Dua kata itu membuat Nadya memicingkan matanya, namun belum sempat dia bertanya balik, detik berikutnya Nefa memijit pelipisnya sambil meringis. Sadar begitu saja.
"Arabella masuk ya tadi?"
"Kamu sengaja ngebuka?"
"Dia yang pengen." Ucap Nefa santai.
Nadya yang agak merasa janggal dengan perkataan Arabella langsung to the point saja menanyakan maksud Arabella berkata demikian. Nadya yakin jika memang ada yang tidak beres saat ini.
"Kamu kan bisa cerita, siapa tahu aku bisa bantu, Nef." Nadya meyakinkan. Tak dijawab dengan mantap, Nefa memilih mengajak Nadya untuk ke apartemennya dan menunjukkan apa yang dia dapatkan di kamar tetangganya itu.
Sesampainya di lorong apartemen, Nadya maupun Nefa mendengar suara orang marah-marah yang terdengar jelas sekali. Diikuti suara perempuan yang tengah menyolot. Nefa membulatkan matanya melihat Randi, Alan dan Alana sedang berdebat di depan pintu kamarnya. Lagi-lagi, batin Nefa langsung mempercepat langkahnya.
"Ada apa?" tanya Nefa seketika membuat Alan melangkah mundur.

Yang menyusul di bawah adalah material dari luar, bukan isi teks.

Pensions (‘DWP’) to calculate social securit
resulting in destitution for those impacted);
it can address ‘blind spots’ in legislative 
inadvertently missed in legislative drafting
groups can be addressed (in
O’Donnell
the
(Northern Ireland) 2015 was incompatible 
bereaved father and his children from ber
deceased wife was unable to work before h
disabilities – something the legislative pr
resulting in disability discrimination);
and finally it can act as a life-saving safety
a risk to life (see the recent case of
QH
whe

"Nefa, mereka bikin gaduh untuk kesekian kalinya. Mereka ini gak bisa menghargai tetangga. Saya lagi kerja." Ucap Randi menggebu-gebu, apalagi saat dia mengucapkan itu, Alana tanpa dosa meledeknya dengan memelet-melet lidahnya.
Nadya hanya jadi penonton di kejauhan. Dia tak mau ikut campur seperti Nefa.
"Lo mau belain cowok cupu ini?" tanya Alana angkuh. Randi menganga tak percaya dengan ucapan Alana, terlebih gadis itu menunjuk wajah Randi sambil terus mengatai-ngatainya.
"Alana, kamu bisa sedikit sopan gak sih?" Nefa yang bukan korban pun ikut terbawa dalam emosi melihat Alana bersikap begitu. Gadis itu otomatis menarik rambut Nefa yang pendek, membuat empunya terteriak kecil.
"Jangan bela dia, bodoh!" Mata Nefa melebar saat bisikan dari mulut Alana terdengar olehnya. Gadis itu menatapnya disertai seringaian yang sangat Nefa ingat.
"Kamu ingat aku kan?" Tanya Alana sambil tersenyum, melihat Alana yang kemasukan membuat Nefa segera memegang tangan Alana, lalu memelintirnya.
"Alan! Randi, Alana kemasukan!" ucap Nefa panic saat Alana melebarkan matanya kaget. Kukunya yang panjang terawat mencakar lengan Nefa hingga berdarah. Melihat kondisi Nefa yang terancam, segera Nadya menarik kepala Alana dengan memegang jidatnya. Mengapit leher Alana dengan lengannya.
"Nef, cepet keluarin." Suruh Nadya kepada Nefa yang bingung melihat Randi. Tiba-tiba menghilang saat Alana kemasukan.
"Nefa..."
"Kemarin malam lo, sekarang sodara gue. Setannya suka sama gue atau apa nih?" tanya Alan yang ikutan panik memegangi saudara kembarnya. Sayang kepanikannya masih saja terbesit rasa percaya dirinya. Nefa menggeleng heran.
"Nefa..."
"Apa ini alasan Arabella minta aku jagain kamu?"